The Federal Reserve is losing its power to influence the US economy, according to Wall Street economist Richard Koo, potentially requiring higher interest rates to drive inflation down and leading to a selloff in stocks and bonds.
The former president of the Boston Fed suggests that the Federal Reserve can stop raising interest rates if the labor market and economic growth continue to slow at the current pace.
The US economy may face disruption as debts are refinanced at higher interest rates, which could put pressure on both financial institutions and the government, according to Federal Reserve Bank of Atlanta President Raphael Bostic.
The Federal Reserve has sold about $1 trillion of its bond holdings without causing strains in financial markets, as part of its balance sheet reduction program.
The Federal Reserve's quantitative tightening program, which involves reducing its balance sheet, has not had a significant impact on the market so far, as private sector participants have taken over its role in the Treasury market; however, there is still a risk to banking reserves if money market funds stop buying T-bills.
The Federal Reserve is expected to maintain its benchmark interest rate and may not cut it until the second quarter of 2024 or later, according to economists in a Reuters poll.
Traders and investors are betting that the Federal Reserve will hold interest rates steady at its September meeting, indicating a shift in the market's interpretation of good economic news, as it suggests the Fed may be close to pausing its rate hike cycle despite inflation being above target levels and potential headwinds in the economy.
The Federal Reserve is expected to announce a pause on interest rate hikes due to positive economic indicators and the likelihood of a "soft landing" for the economy, but future decisions will be influenced by factors such as the resumption of student loan payments and a potential government shutdown.
The dollar strengthens and stocks decline as the Federal Reserve delivers a "hawkish pause" during the Fed meeting, with updates on the interest-rate decision, dot plot, and Jerome Powell press conference.

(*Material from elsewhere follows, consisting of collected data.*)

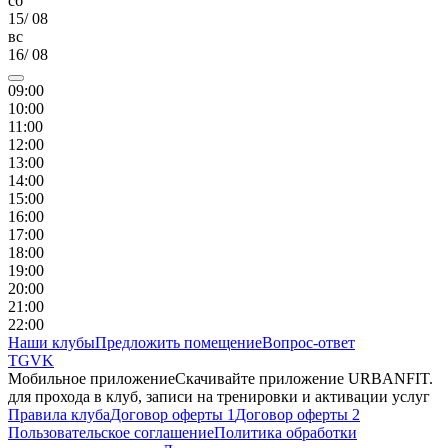
сб
15
/
08
вс
16
/
08
09
:00
10
:00
11
:00
12
:00
13
:00
14
:00
15
:00
16
:00
17
:00
18
:00
19
:00
20
:00
21
:00
22
:00
Наши клубы
Предложить помещение
Вопрос-ответ
TG
VK
Мобильное приложение
Скачивайте приложение URBANFIT.
для прохода в клуб, записи на тренировки и активации услуг
Правила клуба
Договор оферты 1
Договор оферты 2
Пользовательское соглашение
Политика обработки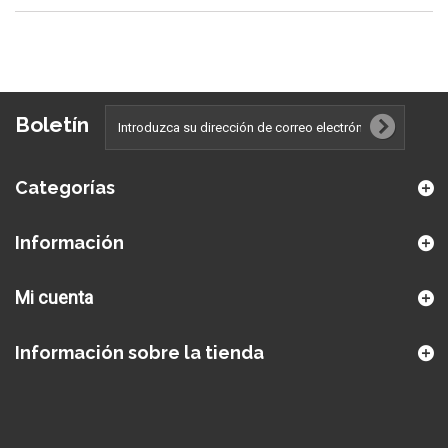
Boletín
Categorías
Información
Mi cuenta
Información sobre la tienda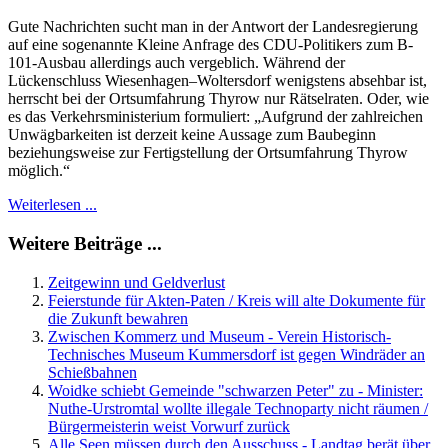
Gute Nachrichten sucht man in der Antwort der Landesregierung
auf eine sogenannte Kleine Anfrage des CDU-Politikers zum B-
101-Ausbau allerdings auch vergeblich. Während der
Lückenschluss Wiesenhagen–Woltersdorf wenigstens absehbar ist,
herrscht bei der Ortsumfahrung Thyrow nur Rätselraten. Oder, wie
es das Verkehrsministerium formuliert: „Aufgrund der zahlreichen
Unwägbarkeiten ist derzeit keine Aussage zum Baubeginn
beziehungsweise zur Fertigstellung der Ortsumfahrung Thyrow
möglich.“
Weiterlesen ...
Weitere Beiträge ...
Zeitgewinn und Geldverlust
Feierstunde für Akten-Paten / Kreis will alte Dokumente für
die Zukunft bewahren
Zwischen Kommerz und Museum - Verein Historisch-
Technisches Museum Kummersdorf ist gegen Windräder an
Schießbahnen
Woidke schiebt Gemeinde "schwarzen Peter" zu - Minister:
Nuthe-Urstromtal wollte illegale Technoparty nicht räumen /
Bürgermeisterin weist Vorwurf zurück
Alle Seen müssen durch den Ausschuss - Landtag berät über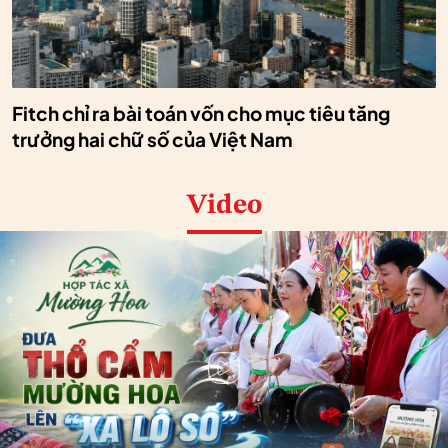
Fitch chỉ ra bài toán vốn cho mục tiêu tăng
trưởng hai chữ số của Việt Nam
Video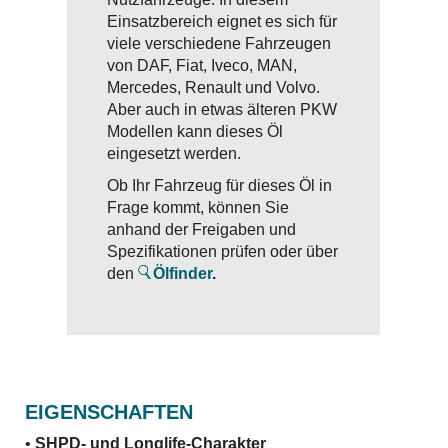
Einsatzbereich eignet es sich für
viele verschiedene Fahrzeugen
von DAF, Fiat, Iveco, MAN,
Mercedes, Renault und Volvo.
Aber auch in etwas älteren PKW
Modellen kann dieses Öl
eingesetzt werden.
Ob Ihr Fahrzeug für dieses Öl in
Frage kommt, können Sie
anhand der Freigaben und
Spezifikationen prüfen oder über
den
Ölfinder
.
EIGENSCHAFTEN
•
SHPD- und Longlife-Charakter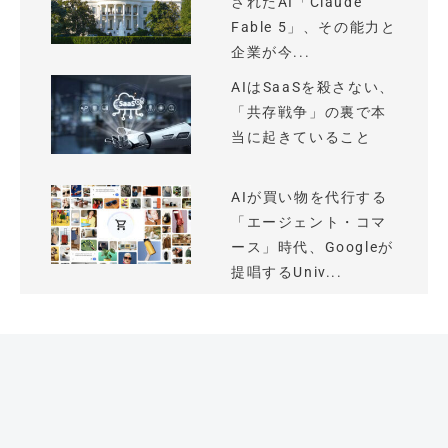
されたAI「Claude
Fable 5」、その能力と
企業が今...
AIはSaaSを殺さない、
「共存戦争」の裏で本
当に起きていること
AIが買い物を代行する
「エージェント・コマ
ース」時代、Googleが
提唱するUniv...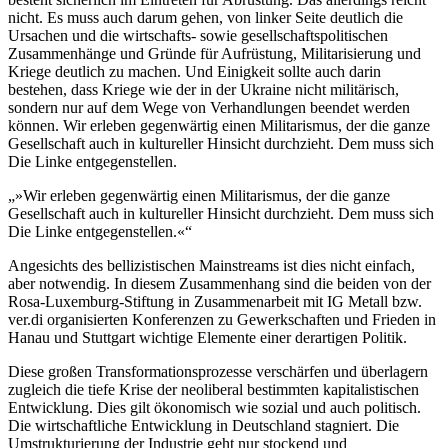
nicht. Es muss auch darum gehen, von linker Seite deutlich die
Ursachen und die wirtschafts- sowie gesellschaftspolitischen
Zusammenhänge und Gründe für Aufrüstung, Militarisierung und
Kriege deutlich zu machen. Und Einigkeit sollte auch darin
bestehen, dass Kriege wie der in der Ukraine nicht militärisch,
sondern nur auf dem Wege von Verhandlungen beendet werden
können. Wir erleben gegenwärtig einen Militarismus, der die ganze
Gesellschaft auch in kultureller Hinsicht durchzieht. Dem muss sich
Die Linke entgegenstellen.
»Wir erleben gegenwärtig einen Militarismus, der die ganze
Gesellschaft auch in kultureller Hinsicht durchzieht. Dem muss sich
Die Linke entgegenstellen.«
Angesichts des bellizistischen Mainstreams ist dies nicht einfach,
aber notwendig. In diesem Zusammenhang sind die beiden von der
Rosa-Luxemburg-Stiftung in Zusammenarbeit mit IG Metall bzw.
ver.di organisierten Konferenzen zu Gewerkschaften und Frieden in
Hanau und Stuttgart wichtige Elemente einer derartigen Politik.
Diese großen Transformationsprozesse verschärfen und überlagern
zugleich die tiefe Krise der neoliberal bestimmten kapitalistischen
Entwicklung. Dies gilt ökonomisch wie sozial und auch politisch.
Die wirtschaftliche Entwicklung in Deutschland stagniert. Die
Umstrukturierung der Industrie geht nur stockend und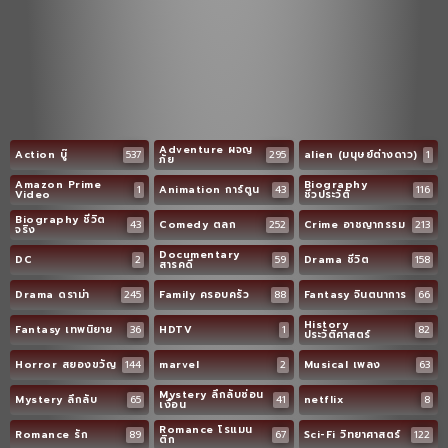
Adventure ผจญ
Action บู๊
537
295
alien (มนุษย์ต่างดาว)
1
ภัย
Amazon Prime
Biography
1
Animation การ์ตูน
43
116
Video
ชีวประวัติ
Biography ชีวิต
43
Comedy ตลก
252
Crime อาชญากรรม
213
จริง
Documentary
DC
2
59
Drama ชีวิต
158
สารคดี
Drama ดราม่า
245
Family ครอบครัว
88
Fantasy จินตนาการ
66
History
Fantasy เทพนิยาย
36
HDTV
1
82
ประวัติศาสตร์
Horror สยองขวัญ
144
marvel
2
Musical เพลง
63
Mystery ลึกลับซ่อน
Mystery ลึกลับ
65
41
netflix
8
เงื่อน
Romance โรแมน
Romance รัก
89
67
Sci-Fi วิทยาศาสตร์
122
ติก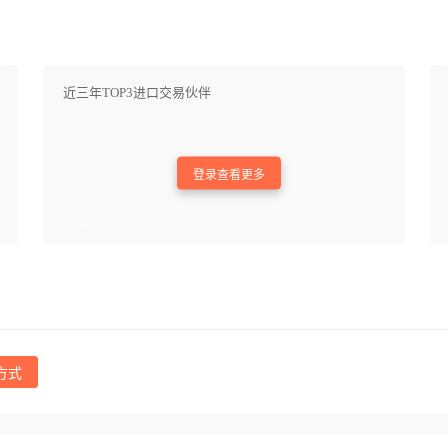
近三年TOP3进口交易伙伴
登录查看更多
方式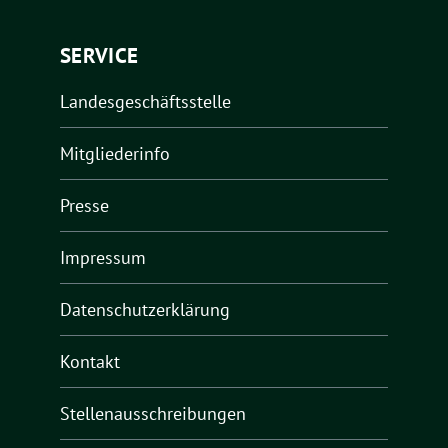
SERVICE
Landesgeschäftsstelle
Mitgliederinfo
Presse
Impressum
Datenschutzerklärung
Kontakt
Stellenausschreibungen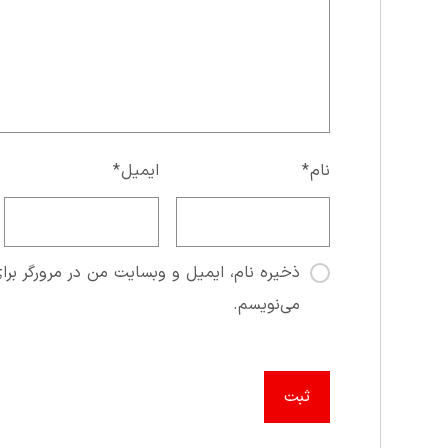
نام
*
ایمیل
*
ذخیره نام، ایمیل و وبسایت من در مرورگر برای
می‌نویسم.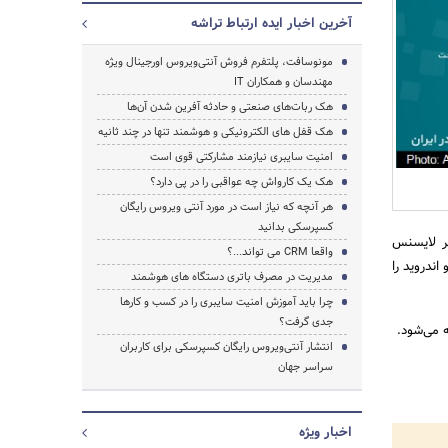
آخرین اخبار ایده ارتباط تراشه
مونوسافت، پلتفرم فروش آنتی‌ویروس اورجینال ویژه
مهندسان و همکاران IT
جستجو
هک ربات‌های صنعتی و حادثه آفرین شدن آن‌ها
هک قفل های الکترونیکی و هوشمند تنها در چند ثانیه
امنیت سایبری نیازمند مشارکتی قوی است
هک یک کارواش چه عواقبی را در پی دارد؟
هر آنچه که نیاز است در مورد آنتی ویروس رایگان
کسپرسکی بدانید
است. هر لایسنس
واقعا CRM می تواند...؟
 اندروید را
مدیریت در مصرف باتری دستگاه های هوشمند
چرا باید آموزش امنیت سایبری را در کسب و کارها
جدی گرفت؟
انتشار آنتی‌ویروس رایگان کسپرسکی برای کاربران
سراسر جهان
اخبار ویژه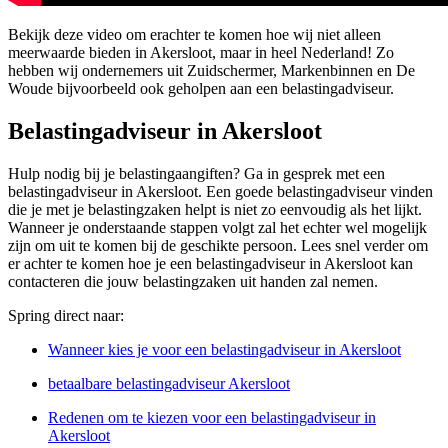
Bekijk deze video om erachter te komen hoe wij niet alleen
meerwaarde bieden in Akersloot, maar in heel Nederland! Zo
hebben wij ondernemers uit Zuidschermer, Markenbinnen en De
Woude bijvoorbeeld ook geholpen aan een belastingadviseur.
Belastingadviseur in Akersloot
Hulp nodig bij je belastingaangiften? Ga in gesprek met een
belastingadviseur in Akersloot. Een goede belastingadviseur vinden
die je met je belastingzaken helpt is niet zo eenvoudig als het lijkt.
Wanneer je onderstaande stappen volgt zal het echter wel mogelijk
zijn om uit te komen bij de geschikte persoon. Lees snel verder om
er achter te komen hoe je een belastingadviseur in Akersloot kan
contacteren die jouw belastingzaken uit handen zal nemen.
Spring direct naar:
Wanneer kies je voor een belastingadviseur in Akersloot
betaalbare belastingadviseur Akersloot
Redenen om te kiezen voor een belastingadviseur in
Akersloot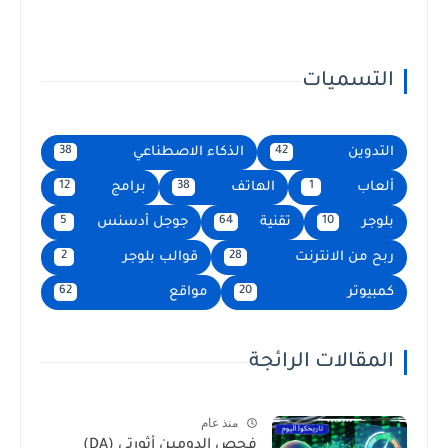
التسميات
التدوين
الذكاء الاصطناعي
38
42
ألعاب
الهاتف
برامج
12
38
1
بلوجر
تقنية
جوجل أدسنس
5
64
10
ربح من الانترنت
قوالب بلوجر
2
28
كمبيوتر
مواقع
62
20
المقالات الرائجة
منذ عام
فحص الدومين أثورتي (DA)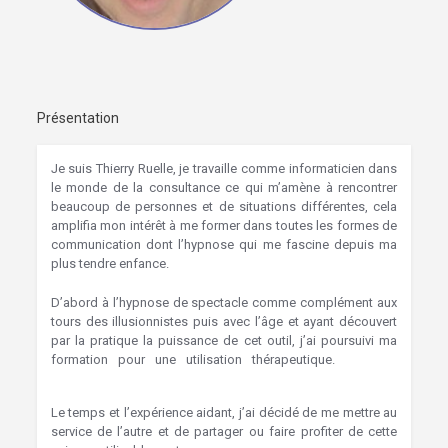
Présentation
Je suis Thierry Ruelle, je travaille comme informaticien dans
le monde de la consultance ce qui m’amène à rencontrer
beaucoup de personnes et de situations différentes, cela
amplifia mon intérêt à me former dans toutes les formes de
communication dont l’hypnose qui me fascine depuis ma
plus tendre enfance.
D’abord à l’hypnose de spectacle comme complément aux
tours des illusionnistes puis avec l’âge et ayant découvert
par la pratique la puissance de cet outil, j’ai poursuivi ma
formation pour une utilisation thérapeutique.
Bruxelles
Hypnothérapie Hypnose Woluwe-Saint-Lambert
Le temps et l’expérience aidant, j’ai décidé de me mettre au
service de l’autre et de partager ou faire profiter de cette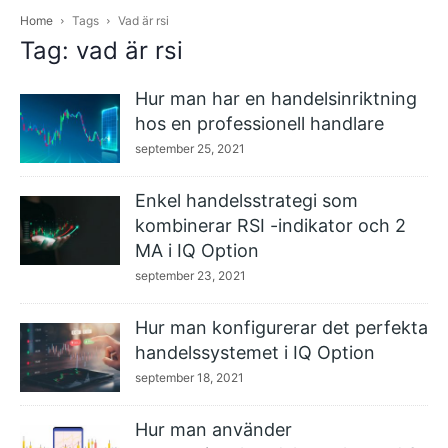
Home
Tags
Vad är rsi
Tag: vad är rsi
Hur man har en handelsinriktning
hos en professionell handlare
september 25, 2021
Enkel handelsstrategi som
kombinerar RSI -indikator och 2
MA i IQ Option
september 23, 2021
Hur man konfigurerar det perfekta
handelssystemet i IQ Option
september 18, 2021
Hur man använder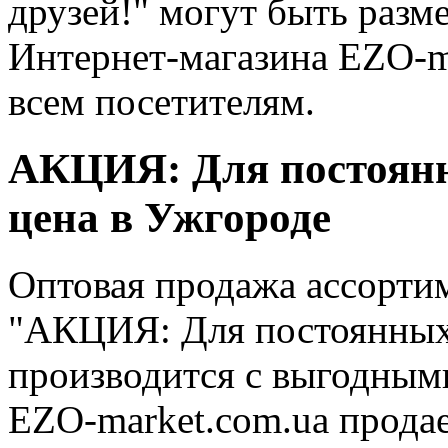
друзей!" могут быть разм
Интернет-магазина EZO-m
всем посетителям.
АКЦИЯ: Для постоянны
цена в Ужгороде
Оптовая продажа ассорти
"АКЦИЯ: Для постоянных 
производится с выгодным
EZO-market.com.ua прода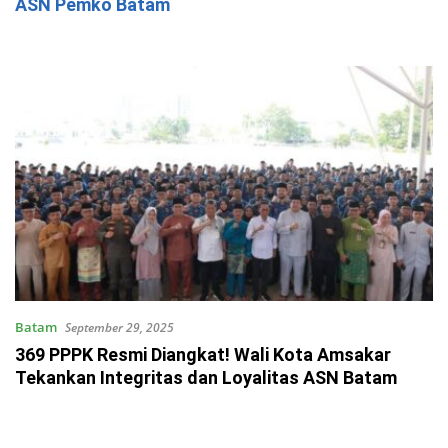
ASN Pemko Batam
Batam
September 29, 2025
369 PPPK Resmi Diangkat! Wali Kota Amsakar
Tekankan Integritas dan Loyalitas ASN Batam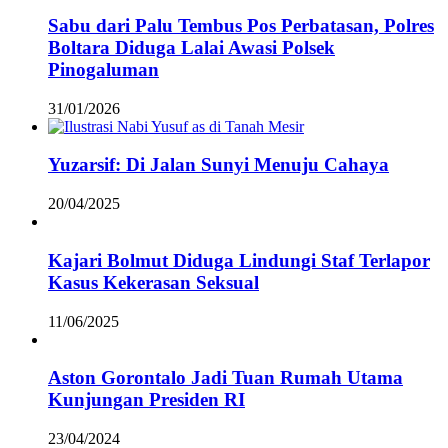
Sabu dari Palu Tembus Pos Perbatasan, Polres
Boltara Diduga Lalai Awasi Polsek
Pinogaluman
31/01/2026
Yuzarsif: Di Jalan Sunyi Menuju Cahaya
20/04/2025
Kajari Bolmut Diduga Lindungi Staf Terlapor
Kasus Kekerasan Seksual
11/06/2025
Aston Gorontalo Jadi Tuan Rumah Utama
Kunjungan Presiden RI
23/04/2024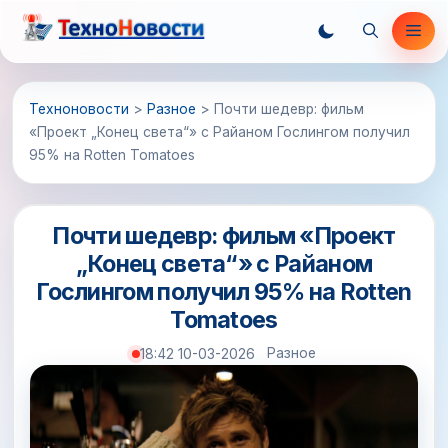
Перейти
Ме
к
содержимому
Техноновости
>
Разное
>
Почти шедевр: фильм
«Проект „Конец света“» с Райаном Гослингом получил
95% на Rotten Tomatoes
Почти шедевр: фильм «Проект
„Конец света“» с Райаном
Гослингом получил 95% на Rotten
Tomatoes
Разное
18:42 10-03-2026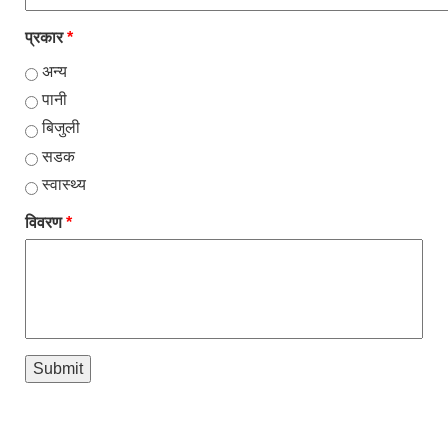
प्रकार
*
अन्य
पानी
बिजुली
सडक
स्वास्थ्य
विवरण
*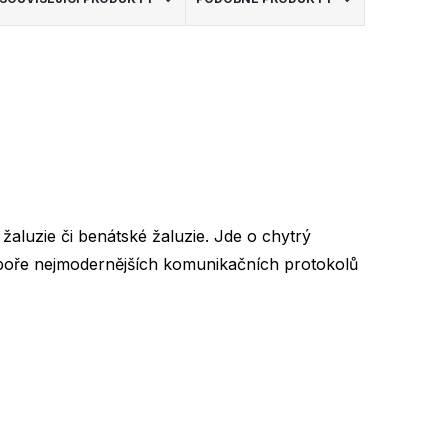
aluzie či benátské žaluzie. Jde o chytrý
odpoře nejmodernějších komunikačních protokolů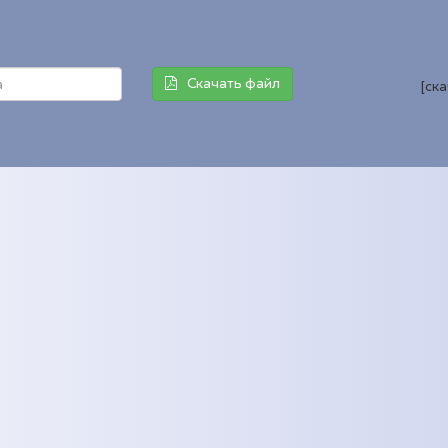
Скачать файл
[ск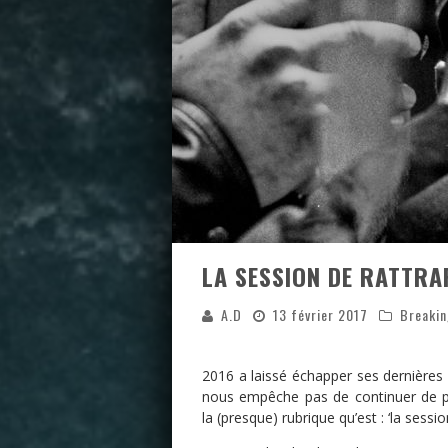
LA SESSION DE RATTRA
A.D
13 février 2017
Breaki
2016 a laissé échapper ses dernières
nous empêche pas de continuer de par
la (presque) rubrique qu’est : ‘la sessi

The Federal Reserve has decided to pause interest rates while closely monitoring economic data, particularly unemployment and wages, as concerns about a potential recession and inflation remain.
The Federal Reserve has paused its interest-rate hike campaign, but this decision provides little relief to debt-ridden Americans as credit card rates have surged to a new record of 20.71%, making it harder for individuals to pay down their debt.
The Federal Reserve has paused its campaign of increasing interest rates, indicating that they may stabilize in the coming months; however, this offers little relief to home buyers in a challenging housing market.